We didn't think about income inequality because we all had about the same. In those days a doctor, a judge lived in the same development along with the rest of us. An undersecretary of some Department, Interior maybe, lived up the street and he got picked up every morning and taken to work in a black limousine.  The guy two doors down, Manuel "Manny" Cohen, was the chairman of the SEC and he got picked up in a government car, too, but it was only a  Ford, so we figured that wasn't as important a job. What did we know? Our next door neighbor, Janet Norwood, was head of the Bureau of Labor Statistics and later the Office of Management and Budget , which my father said was an important job.   Big important jobs did not mean you lived in a mansion then.
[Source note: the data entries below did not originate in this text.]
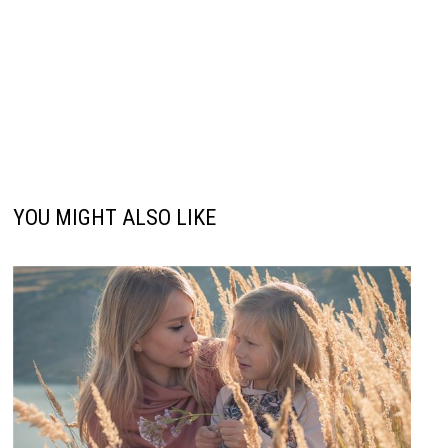
YOU MIGHT ALSO LIKE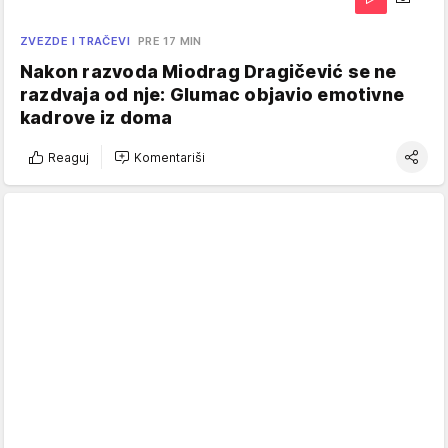
ZVEZDE I TRAČEVI
PRE 17 MIN
Nakon razvoda Miodrag Dragičević se ne
razdvaja od nje: Glumac objavio emotivne
kadrove iz doma
Reaguj
Komentariši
The judge, Harold Green, later decided the case that broke up AT&T and unleashed the world of smart phones.  We all belonged to the same swimming pool, went to public schools and every New Year's Eve, all the parents walked over to someone's house for the party so nobody had to drive.  There were no gates around our community.

Looking around Bethesda, that is no longer true.  I walked used to walk my dog along MacArthur Boulevard in the morning. People from Potomac Maryland took that road into work downtown. One morning I counted forty cars headed into town.  All were either Mercedes or BMW's, apart from the one Rolls Royce and one Bentley.  People in my neighborhood drove Hondas and Toyotas.
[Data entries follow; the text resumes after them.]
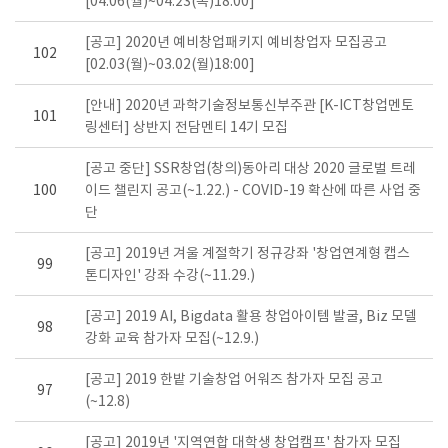
[04.06(월)~04.23(목)18:00]
[공고] 2020년 예비창업패키지 예비창업자 모집공고
102
[02.03(월)~03.02(월)18:00]
[안내] 2020년 과학기술정보통신부주관 [K-ICT창업멘토
101
링센터] 상반지 전담멘티 14기 모집
[공고 중단] SSR창업(창의)동아리 대상 2020 글로벌 트레
100
이드 챌린지 공고(~1.22.) - COVID-19 확산에 따른 사업 중
단
[공고] 2019년 겨울 계절학기 정규강좌 '창업연계형 캡스
99
톤디자인' 강좌 수강(~11.29.)
[공고] 2019 AI, Bigdata 활용 창업아이템 발굴, Biz 모델
98
강화 교육 참가자 모집(~12.9.)
[공고] 2019 한밭 기술창업 어워즈 참가자 모집 공고
97
(~12.8)
[공고] 2019년 '지역연합 대학생 창업캠프' 참가자 모집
I did not envy the BMW guys, because our Toyota was a fine car.  I had enough. Didn't bother me some other people had more. 
Lara didn't care about politics or money

It did bother me, however, when I found myself talking to some BMW/Mercedes guy at some party, to hear him say how he deserved his wealth because he was smarter than the folks who drove Toyotas. He had worked hard. 

What he couldn't see was the advantages he had been given which made his work likely to generate a big income, how he could afford to take chances because if he lost a job, there would always be another job at another law firm or consulting group. It wasn't like his family would be evicted from his Potomac mansion. 

When my wife broke her leg in an auto accident and couldn't go to work and we had to hire a nanny for the kids until she could walk again, we were looking at possibly losing our house, maybe bankruptcy. We had no cushion. Today, according the research by Ky Rysdaal of NPR, 60% of the American workforce says they could not afford an unexpected expense of $1000 and would have nobody to turn to for the cash.
Revolution: a private train in a frozen land

Somewhere along the way, the rich in America have acquired that sense of entitlement we associate with Louis XIV.  They are the people who were born on third base and thought they hit a triple. They have no sympathy and will do nothing to help the 80% left behind. 

Seems to me, the 80% had better start thinking about helping themselves.

There, I am with grandfather Julius, and with Bernie Sanders.